The emperor uttered a cry of fury, and grew pale with rage. "He reinstated the Joyeuse Entree! He presumed to do it! Did I not tell you that Christina was my enemy? She it is who has brought this humiliation upon me! She has dared revoke what I had commanded!—Oh, how those vulgar rebels must have laughed to see that with their pestiferous breath they lead power to blow away my edicts like so many card-houses!"

"Not at all, sire," said Kaunitz, with composure. "There was no jesting among the people, although they were very happy, and passed the night in shouts of joy. Brussels was illuminated, and six hundred young men drew the carriage of the elector and electress to the theatre, amid cries of 'Long live the emperor! Long live the Joyeuse Entree!'"

"'Long live the emperor!"' cried Joseph, contemptuously. "They treat me as savages do their wooden idols, When they are unpropitious they beat them; when otherwise, they set them up and adore them again. Those over whom I reign, however, shall see that I am no wooden idol, but a man and a monarch, who draws his sword to avenge an affront from whomsoever received. Blood alone will extinguish the fire; of this rebellion, and it shall be quenched in the blood of the rebels."

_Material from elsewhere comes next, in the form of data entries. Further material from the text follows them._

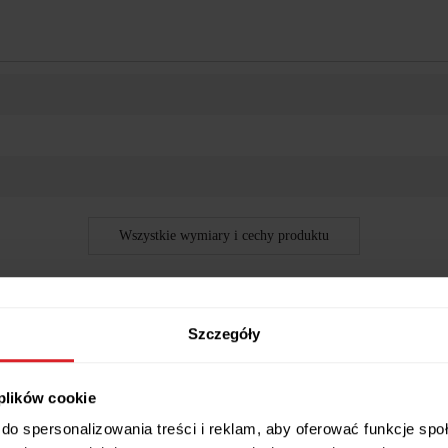
Wszystkie wymiary i cechy produktu
Szczegóły
, ponadczasowy (80x140/195 cm)
 plików cookie
mody po jednym sezonie? Ten model to sprawdzona klasyka nowoczesnyc
do spersonalizowania treści i reklam, aby oferować funkcje sp
 codziennym użytkowaniu i gotowy na rodzinne obiady, spotkania ze zna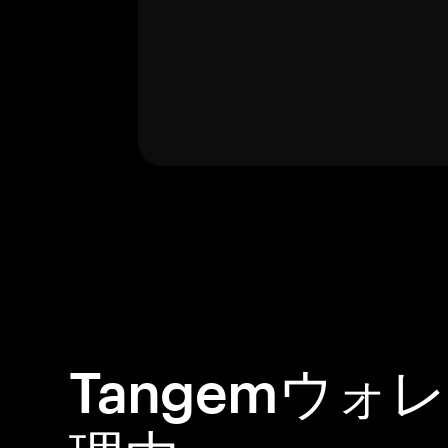
Tangemウォ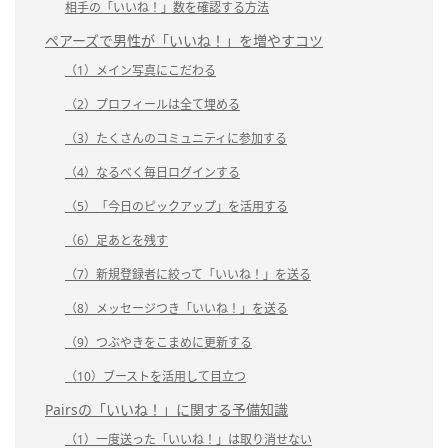
相手の「いいね！」数を確認する方法
ペアーズで男性が「いいね！」を増やすコツ
（1）メイン写真にこだわる
（2）プロフィールは全て埋める
（3）たくさんのコミュニティに参加する
（4）なるべく毎日ログインする
（5）「今日のピックアップ」を活用する
（6）足あとを残す
（7）新規登録者に絞って「いいね！」を送る
（8）メッセージつき「いいね！」を送る
（9）つぶやきをこまめに更新する
（10）ブーストを活用して目立つ
Pairsの「いいね！」に関する予備知識
（1）一度送った「いいね！」は取り消せない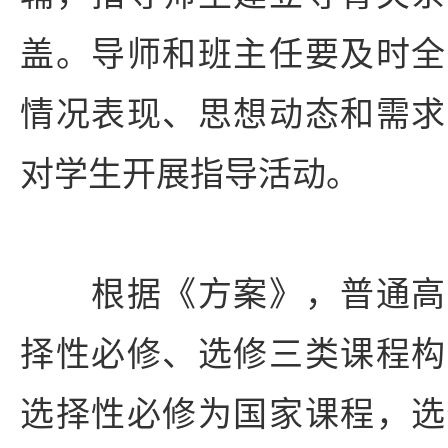
盖。导师和班主任要及时全
情况表现、思想动态和需求
对学生开展指导活动。
根据《方案》，普通高
择性必修、选修三类课程构
选择性必修为国家课程，选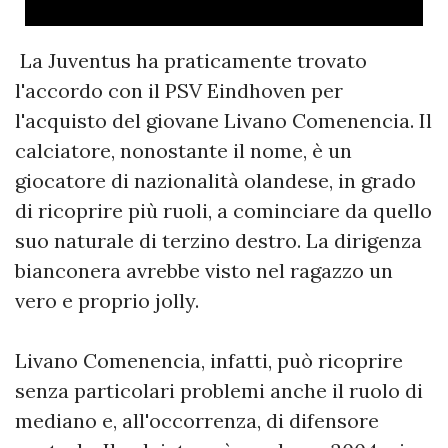
La Juventus ha praticamente trovato
l'accordo con il PSV Eindhoven per
l'acquisto del giovane Livano Comenencia. Il
calciatore, nonostante il nome, è un
giocatore di nazionalità olandese, in grado
di ricoprire più ruoli, a cominciare da quello
suo naturale di terzino destro. La dirigenza
bianconera avrebbe visto nel ragazzo un
vero e proprio jolly.
Livano Comenencia, infatti, può ricoprire
senza particolari problemi anche il ruolo di
mediano e, all'occorrenza, di difensore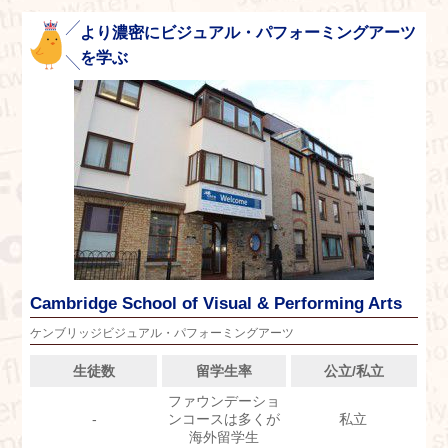
より濃密にビジュアル・パフォーミングアーツ
を学ぶ
Cambridge School of Visual & Performing Arts
ケンブリッジビジュアル・パフォーミングアーツ
生徒数
留学生率
公立/私立
ファウンデーショ
-
ンコースは多くが
私立
海外留学生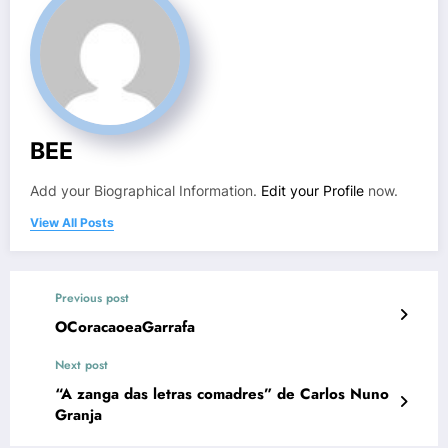
BEE
Add your Biographical Information.
Edit your Profile
now.
View All Posts
Previous post
OCoracaoeaGarrafa
Next post
“A zanga das letras comadres” de Carlos Nuno
Granja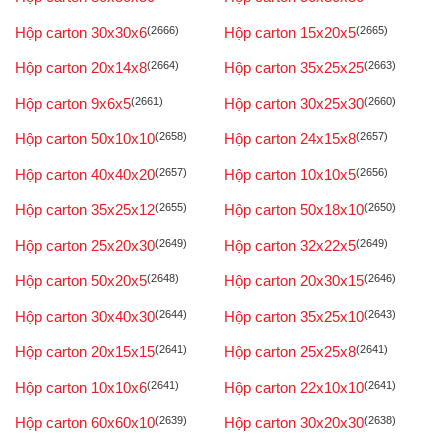
Hộp carton 30x30x6
(2666)
Hộp carton 15x20x5
(2665)
Hộp carton 20x14x8
(2664)
Hộp carton 35x25x25
(2663)
Hộp carton 9x6x5
(2661)
Hộp carton 30x25x30
(2660)
Hộp carton 50x10x10
(2658)
Hộp carton 24x15x8
(2657)
Hộp carton 40x40x20
(2657)
Hộp carton 10x10x5
(2656)
Hộp carton 35x25x12
(2655)
Hộp carton 50x18x10
(2650)
Hộp carton 25x20x30
(2649)
Hộp carton 32x22x5
(2649)
Hộp carton 50x20x5
(2648)
Hộp carton 20x30x15
(2646)
Hộp carton 30x40x30
(2644)
Hộp carton 35x25x10
(2643)
Hộp carton 20x15x15
(2641)
Hộp carton 25x25x8
(2641)
Hộp carton 10x10x6
(2641)
Hộp carton 22x10x10
(2641)
Hộp carton 60x60x10
(2639)
Hộp carton 30x20x30
(2638)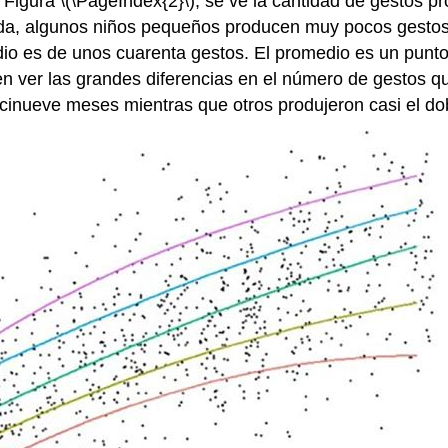
la Figura \(\PageIndex{2}\), se ve la cantidad de gestos
da, algunos niños pequeños producen muy pocos gestos
dio es de unos cuarenta gestos. El promedio es un punt
eden ver las grandes diferencias en el número de gestos
ecinueve meses mientras que otros produjeron casi el dob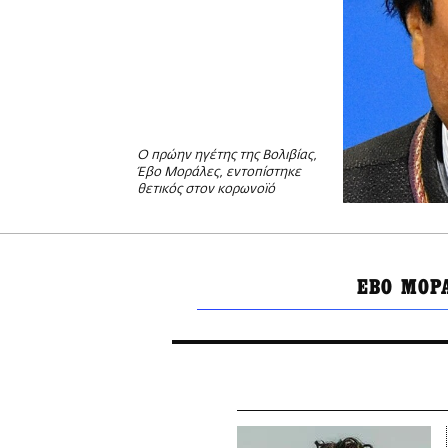
Ο πρώην ηγέτης της Βολιβίας,
Έβο Μοράλες, εντοπίστηκε
θετικός στον κορωνοϊό
ΕΒΟ ΜΟΡ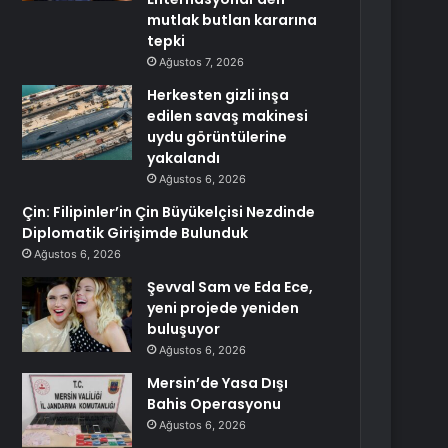
mutlak butlan kararına
tepki
Ağustos 7, 2026
Herkesten gizli inşa
edilen savaş makinesi
uydu görüntülerine
yakalandı
Ağustos 6, 2026
Çin: Filipinler’in Çin Büyükelçisi Nezdinde
Diplomatik Girişimde Bulunduk
Ağustos 6, 2026
Şevval Sam ve Eda Ece,
yeni projede yeniden
buluşuyor
Ağustos 6, 2026
Mersin’de Yasa Dışı
Bahis Operasyonu
Ağustos 6, 2026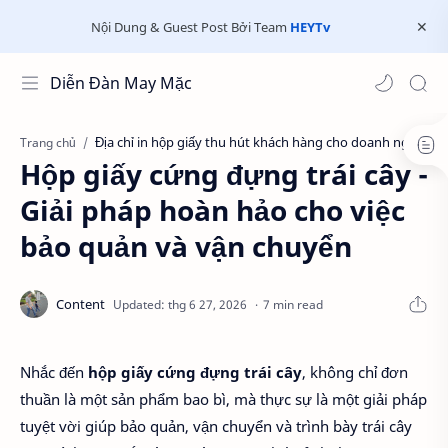
Nội Dung & Guest Post Bởi Team
HEYTv
Diễn Đàn May Mặc
Địa chỉ in hộp giấy thu hút khách hàng cho doanh nghiệp
Trang chủ
Hộp giấy cứng đựng trái cây -
Giải pháp hoàn hảo cho việc
bảo quản và vận chuyển
7 min read
Nhắc đến
hộp giấy cứng đựng trái cây
, không chỉ đơn
thuần là một sản phẩm bao bì, mà thực sự là một giải pháp
tuyệt vời giúp bảo quản, vận chuyển và trình bày trái cây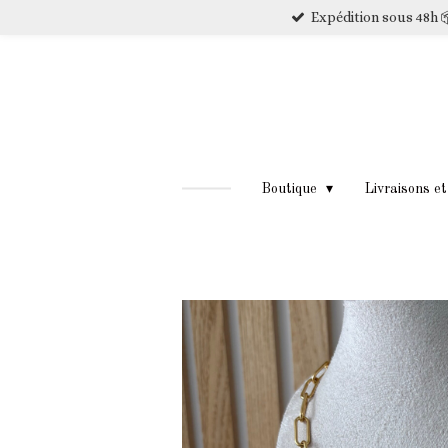
Expédition sous 48h 
Passer
au
contenu
principal
Boutique
Livraisons e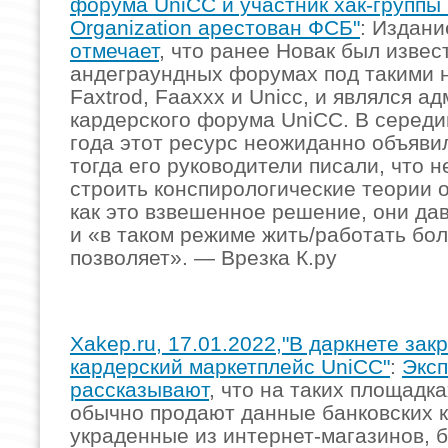
форума UniCC и участник хак-группы 
Organization арестован ФСБ"
: Издан
отмечает
, что ранее Новак был извес
андеграундных форумах под такими н
Faxtrod, Faaxxx и Unicc, и являлся 
кардерского форума UniCC. В середи
года этот ресурс неожиданно объявил
тогда его руководители писали, что н
строить конспирологические теории о
как это взвешенное решение, они да
и «в таком режиме жить/работать бо
позволяет». — Врезка К.ру
Xakep.ru, 17.01.2022,"В даркнете зак
кардерский маркетплейс UniCC"
:
Эксп
рассказывают
, что на таких площадка
обычно продают данные банковских к
украденные из интернет-магазинов, б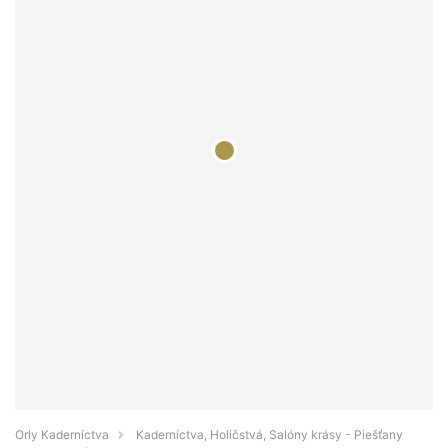
Orly Kaderníctva
Kaderníctva, Holičstvá, Salóny krásy - Piešťany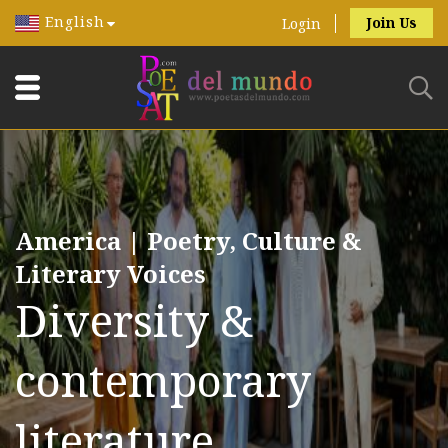
English
Join Us
Login
America | Poetry, Culture &
Literary Voices
Diversity &
contemporary
literature.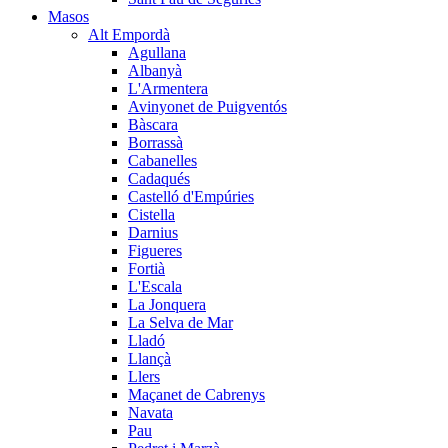
Masos
Alt Empordà
Agullana
Albanyà
L'Armentera
Avinyonet de Puigventós
Bàscara
Borrassà
Cabanelles
Cadaqués
Castelló d'Empúries
Cistella
Darnius
Figueres
Fortià
L'Escala
La Jonquera
La Selva de Mar
Lladó
Llançà
Llers
Maçanet de Cabrenys
Navata
Pau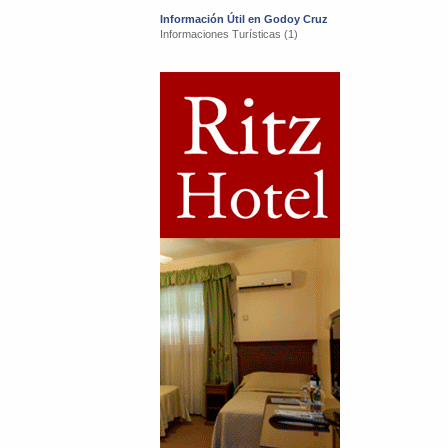
Información Útil en Godoy Cruz
Informaciones Turísticas (1)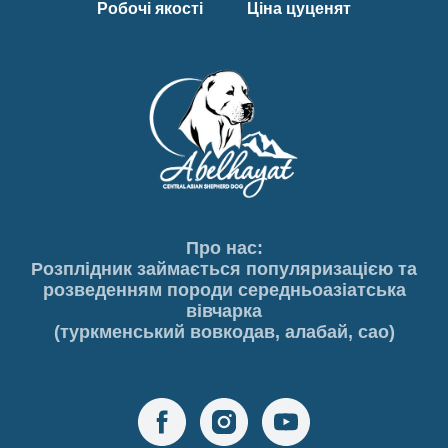
Робочі якості
Ціна цуценят
Про нас:
Розплідник займається популяризацією та
розведенням породи середньоазіатська
вівчарка
(туркменський вовкодав, алабай, сао)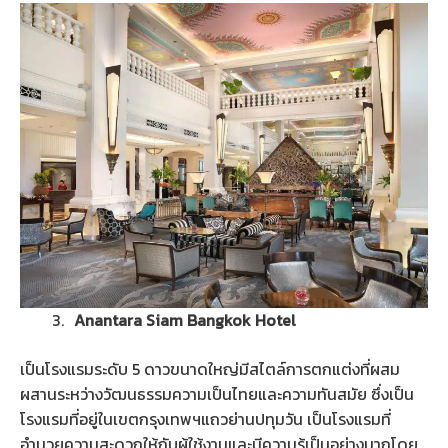
Anantara Siam Bangkok Hotel
เป็นโรงแรมระดับ 5 ดาวขนาดใหญ่มีสไตล์การตกแต่งที่ผสม
ผสานระหว่างวัฒนธรรมความเป็นไทยและความทันสมัย ซึ่งเป็น
โรงแรมที่อยู่ในเขตกรุงเทพฯแถวย่านปทุมวัน เป็นโรงแรมที่
อำนวยความสะดวกให้กับผู้ใช้งานและมีความรู้เป็นอย่างมากโดย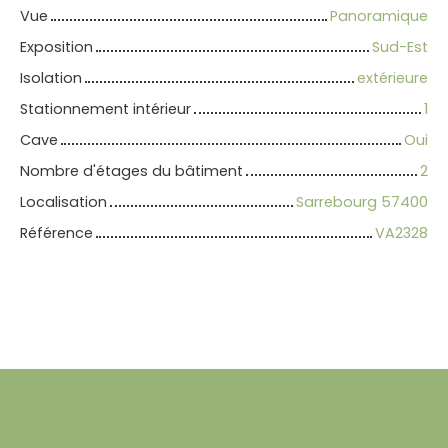
Vue
Panoramique
Exposition
Sud-Est
Isolation
extérieure
Stationnement intérieur
1
Cave
Oui
Nombre d'étages du bâtiment
2
Localisation
Sarrebourg 57400
Référence
VA2328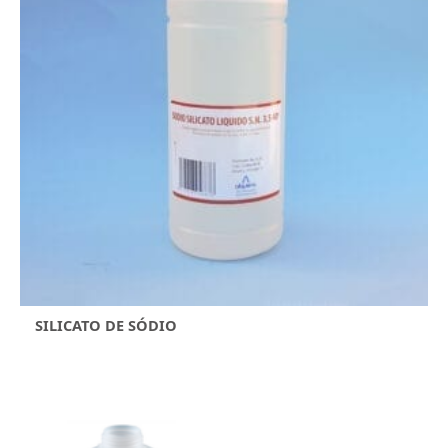
SILICATO DE SÓDIO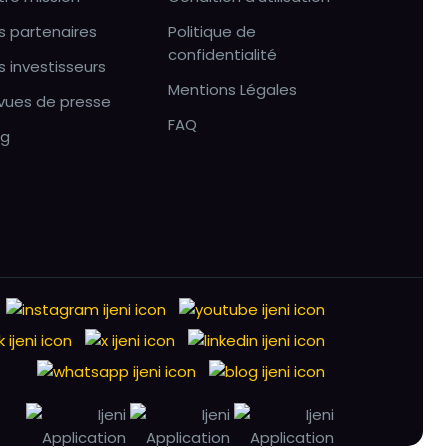
s partenaires
Politique de
confidentialité
s investisseurs
Mentions Légales
vues de presse
FAQ
og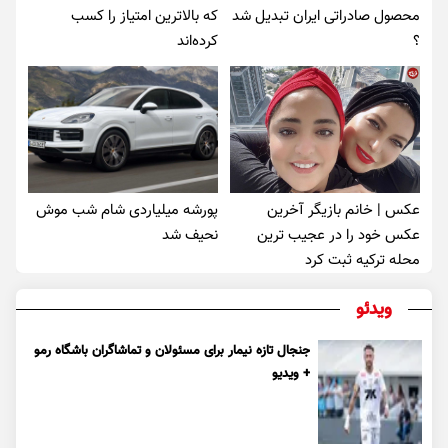
محصول صادراتی ایران تبدیل شد
که بالاترین امتیاز را کسب
؟
کرده‌اند
عکس | خانم بازیگر آخرین
پورشه میلیاردی شام شب موش‌
عکس خود را در عجیب ترین
نحیف شد
محله ترکیه ثبت کرد
ویدئو
جنجال تازه نیمار برای مسئولان و تماشاگران باشگاه رمو
+ ویدیو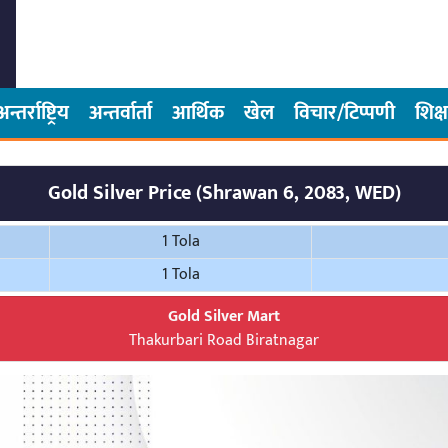
अन्तर्राष्ट्रिय
अन्तर्वार्ता
आर्थिक
खेल
विचार/टिप्पणी
शिक्ष
Gold Silver Price (Shrawan 6, 2083, WED)
1 Tola
1 Tola
Gold Silver Mart
Thakurbari Road Biratnagar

"Many a throne has been overturned by the wild waves of human blood," said Kaunitz thoughtfully; "and many a well-meaning prince has been branded by history as a tyrant, because he would have forced reform upon nations unprepared to receive it. The insurgent states have some show of justice on their side; and if your majesty adopts severe measures toward them, they will parade themselves before the world as martyrs."

"And yet I alone am the martyr," cried Joseph, bitterly—"the martyr of liberty and enlightenment. Oh, Kaunitz, how hard it is to be forever misunderstood!—to see those whom we love, led astray by the wickedness of others! I must crush this rebellion by force, and yet the real criminals are the clergy."

"If you think so," said Kaunitz, shrewdly, "then be lenient toward the misguided people. Perhaps mildness may prevail. Belgium is united to a man, and if you enforce your will, you must crush the entire nation. Such extreme measures must be resorted to only when all other means shall have been exhausted."

"What other means do you counsel?" asked Joseph, irritated. "Would you have me treat with the rabble?"

"No, sire, but treat with the, people. When an entire nation are united, they rise to equality with their rulers, and it is no condescension then on the part of the sovereign if he listen to their grievances and temporize with the aggrieved. You have not yet tried personal negotiations with your Netherlanders, sire. Call a deputation of them to Vienna. We shall thereby gain time, the insurgents will grow more dispassionate, and perhaps we may reason them into acquiescence. Once get as far as an armistice with your rebels, and the game is yours; for insurgents are poor diplomatists. Let me advise your majesty to dissimulate your anger, and send conciliatory messages."

"Well, well," said the emperor, with a deep sigh, "be it so. I will do as you like, but I must for ever and ever yield my will to that of others. Call a deputation of the provinces, and cite the governor-general and his wife, also to Vienna. I will investigate as a father before I condemn as a judge. But if this last proof of my goodness should be of no avail, then I shall strike; and if blood flow in torrents-upon their heads and not mine, be the sin." [Footnote: Joseph's own words. Seo Hubner, ii., p. 454.]